As super user e.g. johann_won
, you can create a regular user, say wonj
:
sudo useradd -m wonj
The -m
option creates the home folder /home/wonj
.
sudo passwd wonj
Now you should be able to log in the R Studio Server from browser http://35.187.203.86:8787
using username wonj
and corresponding password.
To SSH into VM instance as the regular user wonj
, you need to set up the key (similar to set up key for superuser).
If you want to enable the regular user as a sudoer, add it into the wheel
group:
su - johann_won
sudo usermod -aG wheel wonj
su - wonj
When installing R packages, it often fails because certain Linux libraries are absent.
Pay attention to the error messages, and install those libraries using yum
.
E.g., try installing tidyverse
may yield following errors
ERROR: dependencies ‘httr’, ‘rvest’, ‘xml2’ are not available for package ‘tidyverse’
* removing ‘/home/wonj/R/x86_64-redhat-linux-gnu-library/3.4/tidyverse’
You can install these Linux dependencies curl
, openssl
, and libxml2
by:
sudo yum install curl curl-devel -y
sudo yum install openssl openssl-devel -y
sudo yum install libxml2 libxml2-devel -y
sudo yum install git -y
For smooth Gitting, you need to put the private key matching the public key in your GitHub account in the ~/.ssh
folder on the VM instance.
Now you can git clone
any repo to the VM instance to start working on a project.
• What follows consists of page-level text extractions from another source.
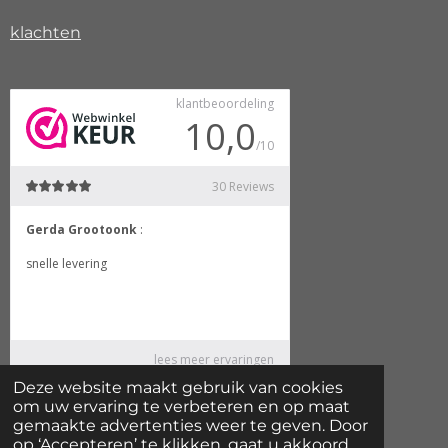
klachten
Deze website maakt gebruik van cookies
© 2024 HS woondecoratie landelijke stijl
om uw ervaring te verbeteren en op maat
gemaakte advertenties weer te geven. Door
Powered by
JouwWeb
op ‘Accepteren’ te klikken, gaat u akkoord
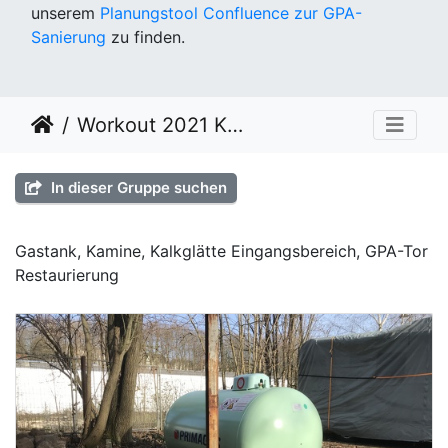
unserem
Planungstool Confluence zur GPA-
Sanierung
zu finden.
Workout 2021 KW08
In dieser Gruppe suchen
Gastank, Kamine, Kalkglätte Eingangsbereich, GPA-Tor
Restaurierung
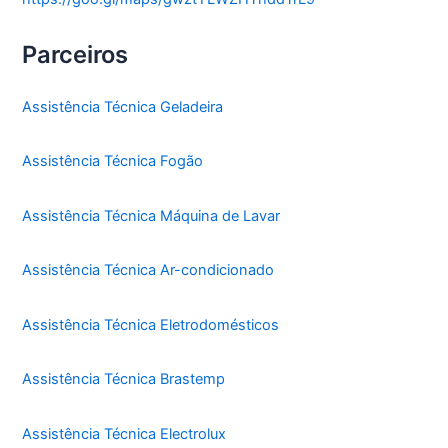
Parceiros
Assistência Técnica Geladeira
Assistência Técnica Fogão
Assistência Técnica Máquina de Lavar
Assistência Técnica Ar-condicionado
Assistência Técnica Eletrodomésticos
Assistência Técnica Brastemp
Assistência Técnica Electrolux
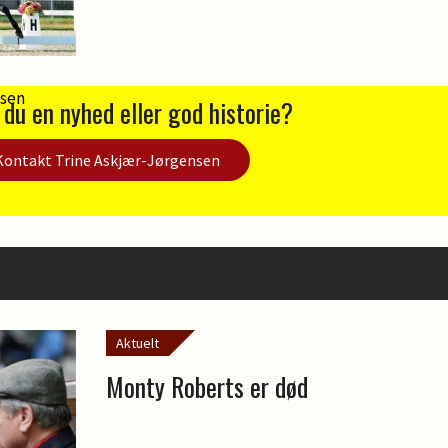
 du en nyhed eller god historie?
Kontakt Trine Askjær-Jørgensen
Aktuelt
Monty Roberts er død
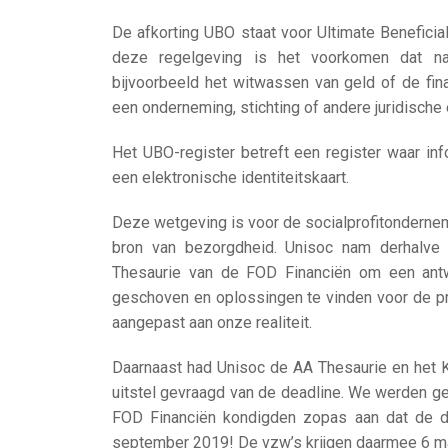
De afkorting UBO staat voor Ultimate Beneficia
deze regelgeving is het voorkomen dat nat
bijvoorbeeld het witwassen van geld of de fina
een onderneming, stichting of andere juridische e
Het UBO-register betreft een register waar in
een elektronische identiteitskaart.
Deze wetgeving is voor de socialprofitonderne
bron van bezorgdheid. Unisoc nam derhalve
Thesaurie van de FOD Financiën om een antw
geschoven en oplossingen te vinden voor de pr
aangepast aan onze realiteit.
Daarnaast had Unisoc de AA Thesaurie en het 
uitstel gevraagd van de deadline. We werden g
FOD Financiën kondigden zopas aan dat de d
september 2019! De vzw’s krijgen daarmee 6 m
E.g.,
git clone https://github.com/snu-stat/stat326_621a-2018-hw2
Now you have R and R Studio on the VM instance.
Simpliest way to synchronize your project files across machines is Git, e.g.,
git clone https://github.com/snu-stat/stat326_621a-2018-hw2
Set up and run your jobs as usual.
You can check CPU usage on the GCP console.
You can set notification when CPU usage falls below a threshold (so you know the job is done).
Using cloud (AWS, Azure, GCP, …) is easy.
Easy to launch cluster instances or other heavily customized instances (SQL server, BigQuery, ML engine, Genomics, …).
Massive computing at your fingertips.